One thing I love about anime is that it’s a “big tent” with a lot of smaller tents inside, all providing something special for each type of fan. If you feel there’s too much of a certain genre — say, harem, idol or isekai shows — you can always find something fresh and new just be getting out of your comfort zone a bit. But it seems unavoidable that some anime series will end up being difficult for Western fans to get into for various reasons. Why are some anime inaccessible to foreigners? Let’s look at some reasons!
- Since most of us lack a background in Japanese history, series like Sengoku Basara or The Ambition of Oda Nobuna or Drifters can make anime inaccessible to foreigners. If you’re an American, you’re probably familiar with Pickett’s Charge or “Remember the Alamo,” but Japanese wouldn’t know these at all. Similarly, we generally aren’t familiar with the Battle of Sekigahara or exactly who Oda Nobunaga was. (He was the first of three great unifiers of Japan during the Warring States period of the 16th century.)
- Relatedly, quite a few anime make use of the Chinese novel Romance of the Three Kingdoms, which is as famous across Asia as Shakespeare is to you or me.

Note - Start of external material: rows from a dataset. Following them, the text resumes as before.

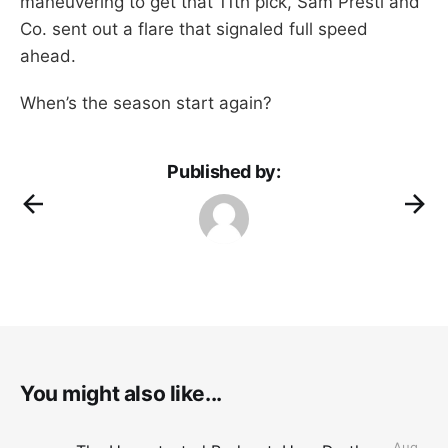
maneuvering to get that 11th pick, Sam Presti and
Co. sent out a flare that signaled full speed
ahead.
When’s the season start again?
Published by:
You might also like...
Aug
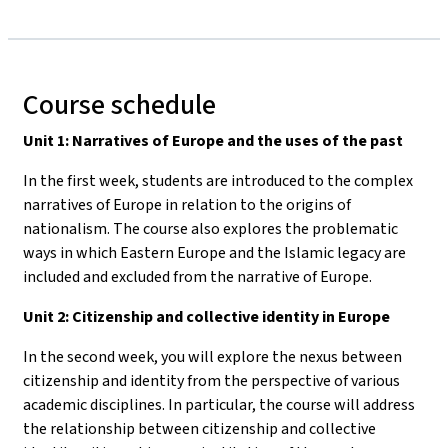
Course schedule
Unit 1: Narratives of Europe and the uses of the past
In the first week, students are introduced to the complex
narratives of Europe in relation to the origins of
nationalism. The course also explores the problematic
ways in which Eastern Europe and the Islamic legacy are
included and excluded from the narrative of Europe.
Unit 2: Citizenship and collective identity in Europe
In the second week, you will explore the nexus between
citizenship and identity from the perspective of various
academic disciplines. In particular, the course will address
the relationship between citizenship and collective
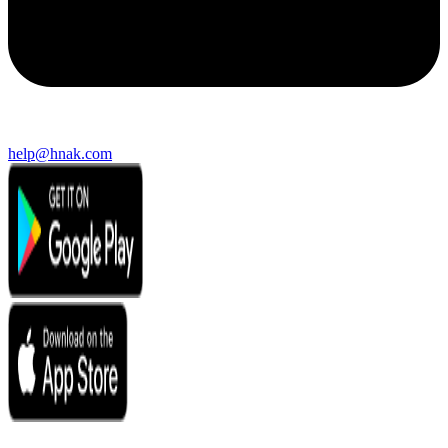
help@hnak.com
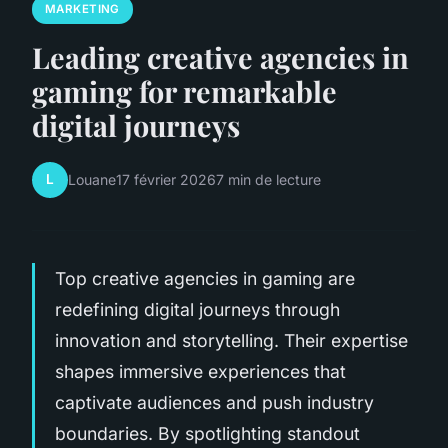
MARKETING
Leading creative agencies in
gaming for remarkable
digital journeys
L
Louane
17 février 2026
7 min de lecture
Top creative agencies in gaming are
redefining digital journeys through
innovation and storytelling. Their expertise
shapes immersive experiences that
captivate audiences and push industry
boundaries. By spotlighting standout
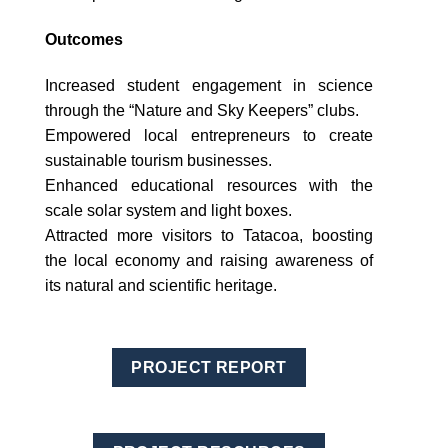
Outcomes
Increased student engagement in science
through the “Nature and Sky Keepers” clubs.
Empowered local entrepreneurs to create
sustainable tourism businesses.
Enhanced educational resources with the
scale solar system and light boxes.
Attracted more visitors to Tatacoa, boosting
the local economy and raising awareness of
its natural and scientific heritage.
PROJECT REPORT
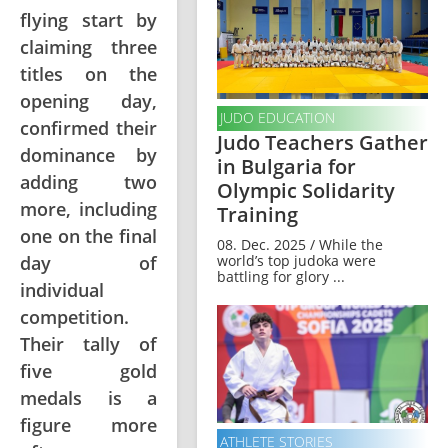
flying start by
claiming three
titles on the
opening day,
JUDO EDUCATION
confirmed their
Judo Teachers Gather
dominance by
in Bulgaria for
adding two
Olympic Solidarity
more, including
Training
one on the final
08. Dec. 2025 / While the
world’s top judoka were
day of
battling for glory ...
individual
competition.
Their tally of
five gold
medals is a
figure more
ATHLETE STORIES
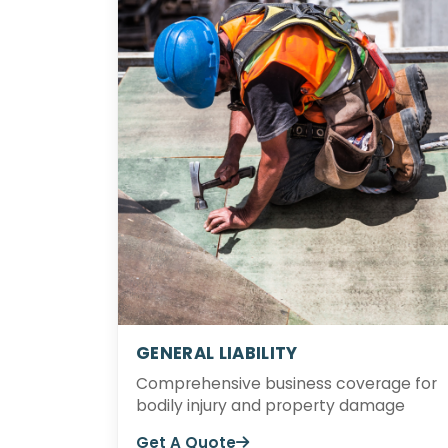
GENERAL LIABILITY
Comprehensive business coverage for
bodily injury and property damage
Get A Quote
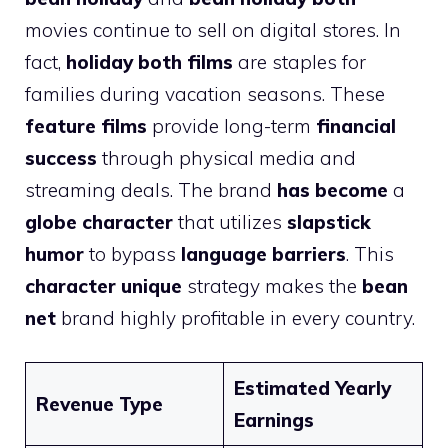
movies continue to sell on digital stores. In
fact,
holiday both films
are staples for
families during vacation seasons. These
feature films
provide long-term
financial
success
through physical media and
streaming deals. The brand
has become
a
globe character
that utilizes
slapstick
humor
to bypass
language barriers
. This
character unique
strategy makes the
bean
net
brand highly profitable in every country.
Estimated Yearly
Revenue Type
Earnings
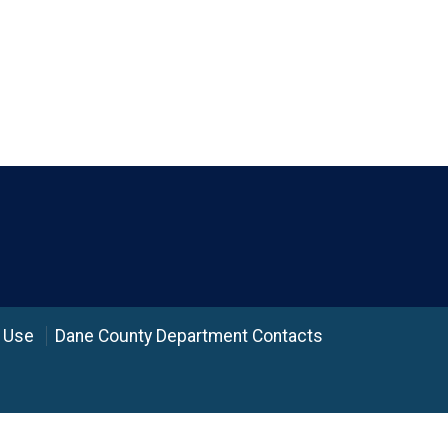
 Use
Dane County Department Contacts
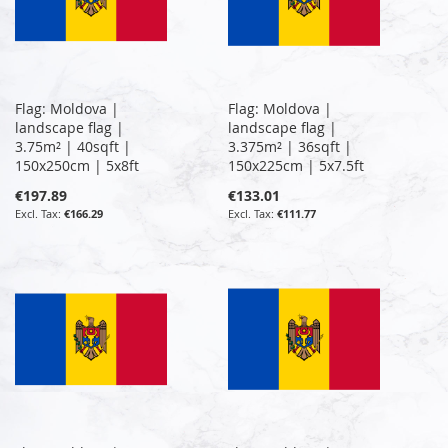
Flag: Moldova |
Flag: Moldova |
landscape flag |
landscape flag |
3.75m² | 40sqft |
3.375m² | 36sqft |
150x250cm | 5x8ft
150x225cm | 5x7.5ft
€197.89
€133.01
€166.29
€111.77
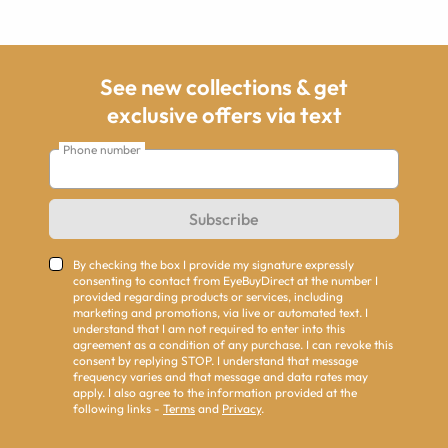
See new collections & get
exclusive offers via text
Phone number
Subscribe
By checking the box I provide my signature expressly
consenting to contact from EyeBuyDirect at the number I
provided regarding products or services, including
marketing and promotions, via live or automated text. I
understand that I am not required to enter into this
agreement as a condition of any purchase. I can revoke this
consent by replying STOP. I understand that message
frequency varies and that message and data rates may
apply. I also agree to the information provided at the
following links -
Terms
and
Privacy
.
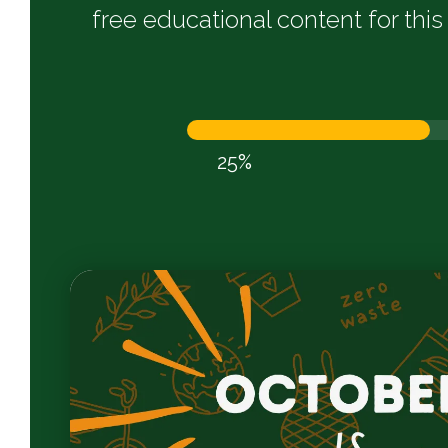
free educational content for th
25%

- Often anime are based around a traditional game that we have no experience with, which can make it hard to follow the story. March Comes In Like a Lion, Saki and Chihayafuru center around shougi, mahjong and Hyakunin Isshu Karuta, the latter being a 1000-year-old card game based on classical Japanese poets.

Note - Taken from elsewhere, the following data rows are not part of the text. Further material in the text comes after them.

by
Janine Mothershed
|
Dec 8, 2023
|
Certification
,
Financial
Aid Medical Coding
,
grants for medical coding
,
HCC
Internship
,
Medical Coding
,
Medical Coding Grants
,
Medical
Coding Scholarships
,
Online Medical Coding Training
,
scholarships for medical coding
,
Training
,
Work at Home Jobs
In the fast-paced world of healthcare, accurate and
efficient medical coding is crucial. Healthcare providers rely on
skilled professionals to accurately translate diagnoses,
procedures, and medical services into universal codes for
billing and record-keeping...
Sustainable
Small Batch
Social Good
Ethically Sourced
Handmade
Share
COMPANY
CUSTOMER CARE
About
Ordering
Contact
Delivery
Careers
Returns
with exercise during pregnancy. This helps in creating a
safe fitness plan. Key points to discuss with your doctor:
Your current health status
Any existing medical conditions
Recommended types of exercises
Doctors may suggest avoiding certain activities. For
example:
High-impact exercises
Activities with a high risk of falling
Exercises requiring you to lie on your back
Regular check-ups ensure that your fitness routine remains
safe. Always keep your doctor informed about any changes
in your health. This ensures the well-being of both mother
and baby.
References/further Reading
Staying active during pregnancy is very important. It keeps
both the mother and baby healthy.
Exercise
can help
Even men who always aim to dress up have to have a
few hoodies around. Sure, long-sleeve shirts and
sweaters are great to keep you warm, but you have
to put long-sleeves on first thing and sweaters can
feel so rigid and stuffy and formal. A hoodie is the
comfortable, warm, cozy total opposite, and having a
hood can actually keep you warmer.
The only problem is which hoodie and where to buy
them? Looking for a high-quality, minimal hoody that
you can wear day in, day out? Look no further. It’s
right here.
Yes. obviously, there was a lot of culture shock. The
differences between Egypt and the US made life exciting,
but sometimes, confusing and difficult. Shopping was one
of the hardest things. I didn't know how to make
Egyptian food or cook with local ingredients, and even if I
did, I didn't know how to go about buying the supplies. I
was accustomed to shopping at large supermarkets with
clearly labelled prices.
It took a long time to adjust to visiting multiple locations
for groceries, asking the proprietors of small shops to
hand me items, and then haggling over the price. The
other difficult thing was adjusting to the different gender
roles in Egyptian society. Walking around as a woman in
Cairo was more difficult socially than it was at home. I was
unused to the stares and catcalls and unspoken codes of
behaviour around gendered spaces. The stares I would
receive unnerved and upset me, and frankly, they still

- Sometimes irony can go over our heads. The currently airing Mayonaka no Occult Civil Servants is a fun series that posits that komuin — the straight-laced and boring civil servants who run Japan’s government — actually have superpowers, and secretly protect Tokyo’s Shinjuku ward against invisible fairies and demons at night. This is a delicious joke, but only if you’ve interacted with these somewhat bland and uninspiring bureaucrats before.
- Joshiraku, aka Rakugo Girls, is a comedy about five girls learning a traditional Japanese comic method called rakugo. While it’s hard to get the specific references, it’s a great series filled with fourth-wall breaking moments.

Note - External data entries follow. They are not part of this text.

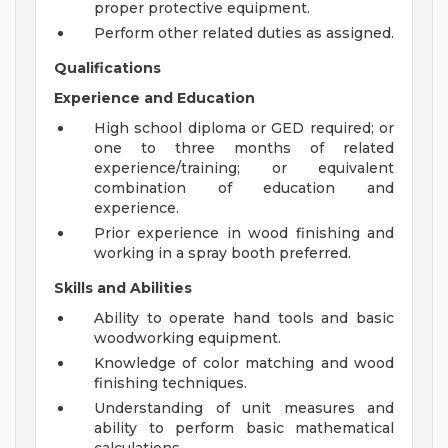
proper protective equipment.
Perform other related duties as assigned.
Qualifications
Experience and Education
High school diploma or GED required; or
one to three months of related
experience/training; or equivalent
combination of education and
experience.
Prior experience in wood finishing and
working in a spray booth preferred.
Skills and Abilities
Ability to operate hand tools and basic
woodworking equipment.
Knowledge of color matching and wood
finishing techniques.
Understanding of unit measures and
ability to perform basic mathematical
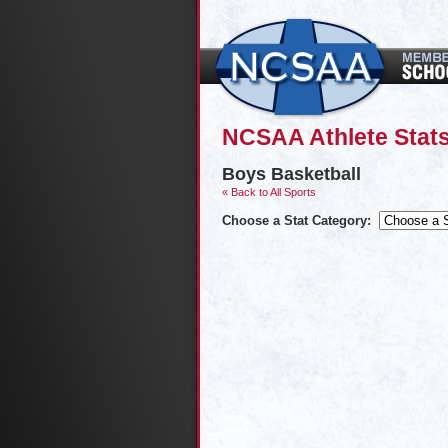
NCSAA Athlete Stat
Boys Basketball
« Back to All Sports
Choose a Stat Category:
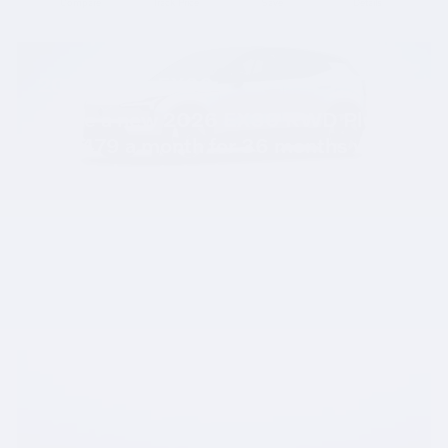
Compare
Track Price
Save
Details
2026 Volvo EX30
Lease a new 2026 EX30 RWD Plus
$
for
479 a month for 36 months with
$
3729 due at signing.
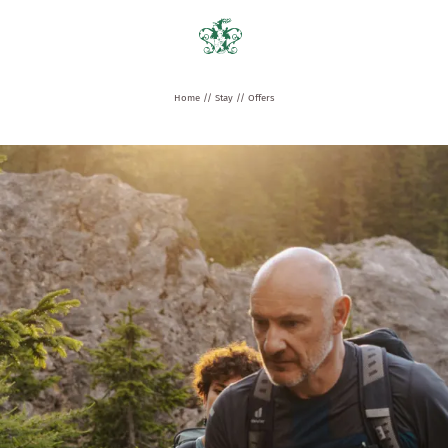
Home
//
Stay
//
Offers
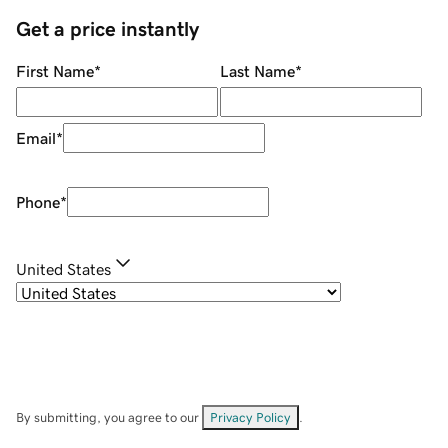
Get a price instantly
First Name
*
Last Name
*
Email
*
Phone
*
United States
By submitting, you agree to our
Privacy Policy
.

- Some “exotic” aspects of Japanese culture can feel quite familiar to us thanks to how often they appear in anime, such as Shinto shrines and shrine maidens. But other subjects, such as Japan’s highly evolved pantheon of youkai (folk spirits, monsters, and ghosts), or of Buddhist religious imagery, can be harder for us to follow.
- Often anime series are parodying other sources we might not be familiar with. Aim for the Top Gunbuster is a fantastic anime about humans battling space monsters across the galaxy over 12,000 years…but it’s also an extended send-up of a tennis anime called Aim for the Ace, a joke usually lost on fans. And the episode of Kaguya-sama where Chika orders ramen like a grizzled pro is a parody of an anime called Kodoku no Gourmet, about a solitary salesman named Gorō who visits different restaurants all over Japan.
Sometimes anime that seem like they’d be a hard sell abroad become smash hits with foreign fans exactly because they’re so fresh and unfamiliar. Genshiken is a wonderfully real story of university students joining an
anime modern visual culture study club, which is kind of boring here in Japan, where anyone is free to join the anime club at their university if they want to. But for outsiders like us, the glamor of finding a special place where we can finally belong as true otakus really made the show awesome. So you never know what will catch on with foreign audiences or not.